Calapan; Philippines;
- Broadcast area: Northern Mindoro, parts of Batangas
- Frequency: 105.5 MHz
- Branding: DWOM 105.5

Programming
- Language: Filipino
- Format: Community radio

Ownership
- Owner: Kaissar Broadcasting Network

History
- First air date: August 14, 1969 (on AM) March 6, 1998 (on FM)
- Former call signs: DZOM (1969–1998)
- Former frequencies: 1107 kHz (1969–1998)
- Call sign meaning: Oriental Mindoro

Technical information
- Licensing authority: NTC
- Power: 1 kW

= DWOM-FM =

DWOM (105.5 FM) is a radio station in the Philippines owned and operated by Kaissar Broadcasting Network. Its studios and transmitter are located at Sitio Bonbon, Brgy. Salong, Calapan.

==History==
Established on August 14, 1969, on 1107 kHz under the call letters DZOM, it was the pioneer station in the province.

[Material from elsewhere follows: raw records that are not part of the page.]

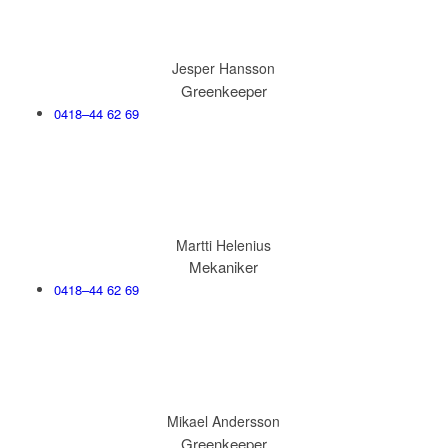
Jesper Hansson
Greenkeeper
0418–44 62 69
Martti Helenius
Mekaniker
0418–44 62 69
Mikael Andersson
Greenkeeper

At that time, it was owned by Oriental Mindoro Management Resources Corporation, and was located at the 3rd Floor, Cacha Bldg., Del Pilar St., Brgy. Nacoco. On March 6, 1998, the station was acquired by Kaissar Broadcasting Network, and migrated to FM on 105.5 MHz, under the call letters DWOM. At that time, it relocated to its present home in Sitio Bonbon, Brgy. Salong.